La cifra llega como una necesaria bocanada de oxígeno para Duque, que ha enfrentado una enorme presión por parte de la Administración de Donald Trump. Su homólogo estadounidense ha llegado incluso a amenazar con descertificar a Colombia en la lucha contra las drogas si no muestra resultados. Bogotá y Washington son estrechos socios en la estrategia antinarcóticos desde 1999, cuando se concibió el Plan Colombia. En su larga batalla, el país sudamericano consiguió reducir las hectáreas dedicadas a cultivar coca de 168.000 en el año 2000 a 48.000 en 2012 y 2013, el nivel más bajo desde que hay registros. Sin embargo, desde entonces crecieron a 69.000 hectáreas en 2014, 96.000 en 2015, 146.000 en 2016 y 171.000 en 2017, siempre de acuerdo con las mediciones del Simci, que es considerada la cifra oficial.

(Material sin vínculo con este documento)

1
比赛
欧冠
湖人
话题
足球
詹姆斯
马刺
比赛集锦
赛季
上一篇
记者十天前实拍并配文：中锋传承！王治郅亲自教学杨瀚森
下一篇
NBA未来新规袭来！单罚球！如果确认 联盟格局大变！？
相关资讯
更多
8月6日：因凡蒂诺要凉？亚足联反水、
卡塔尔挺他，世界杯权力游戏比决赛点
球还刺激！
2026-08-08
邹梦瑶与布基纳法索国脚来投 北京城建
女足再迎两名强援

Los resultados del Simci se conocen poco después de la medición de la Oficina de la Política Nacional para el Control de Drogas de la Casa Blanca (ONDCP, por sus siglas en inglés), que detectó 208.000 hectáreas en 2018, una reducción de 0,5% frente a las 209.000 hectáreas de 2017. El Gobierno colombiano también celebró esa escasa reducción como un cambio de tendencia. Aunque la ONDCP suele registrar un número mayor al Simci, pues utilizan distintas metodologías, tienden a reflejar tendencias similares.
Las cifras de 2018 ratifican a Colombia como el primer productor de coca en el mundo y se conocen en medio de un intenso debate sobre el propósito del Gobierno de retomar las fumigaciones con glifosato, un controvertido herbicida potencialmente cancerígeno. Aunque Estados Unidos promueve su uso, Colombia suspendió las aspersiones aéreas en 2015 por un fallo de la Corte Constitucional que apelaba al principio de precaución. Duque ha manifestado su intención de retomarlas, a pesar de los reparos de opositores, académicos y ambientalistas, como parte de una política integral que combine todas las herramientas posibles.